Now I can try to extract my probes relying on positions and `tabix`. The point is that I could have more probe on the same position, so I can't assign a unique `VariantSheep.name` to a certain SNP; Moreover positions need to be checked against `OAR4` before querying VCF. For the moment, I will try to extract the information I need relying on the data I have

In [1]:
import csv
import logging

from tqdm.notebook import tqdm
from mongoengine.errors import DoesNotExist, MultipleObjectsReturned

from src.features.smarterdb import global_connection, VariantSheep
from src.features.utils import get_interim_dir, get_project_dir
from src.features.plinkio import BinaryPlinkIO, CodingException
from src.data.common import WORKING_ASSEMBLIES

In [2]:
_ = global_connection()
OAR4 = WORKING_ASSEMBLIES["OAR4"]
OAR3 = WORKING_ASSEMBLIES["OAR3"]
logger = logging.getLogger('src.features.plinkio')
logger.setLevel(logging.WARNING)

## Creating the regions file

As described by the `tabix` documentation, I can collect samples by region.

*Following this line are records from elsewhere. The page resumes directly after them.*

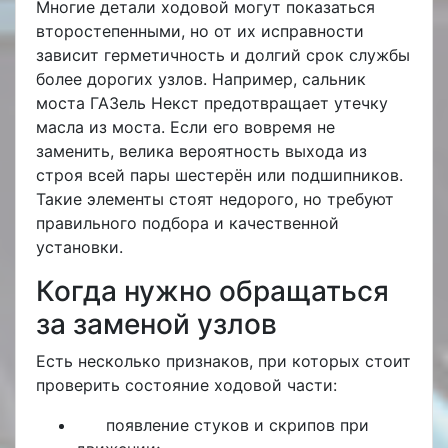
Многие детали ходовой могут показаться
второстепенными, но от их исправности
зависит герметичность и долгий срок службы
более дорогих узлов. Например,
сальник
моста ГАЗель Некст
предотвращает утечку
масла из моста. Если его вовремя не
заменить, велика вероятность выхода из
строя всей пары шестерён или подшипников.
Такие элементы стоят недорого, но требуют
правильного подбора и качественной
установки.
Когда нужно обращаться
за заменой узлов
Есть несколько признаков, при которых стоит
проверить состояние ходовой части:
появление стуков и скрипов при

Chromosome and position in a *tab separated* file is enough. I have a VCF for each chromosome, so I need to collect data by chromosomes. I could have the same position more times in this data file (since different probeset could be present more times): i need to extract the same record more than once

In [3]:
chromosomes = [str(chrom) for chrom in range(1, 27)] + ["X"]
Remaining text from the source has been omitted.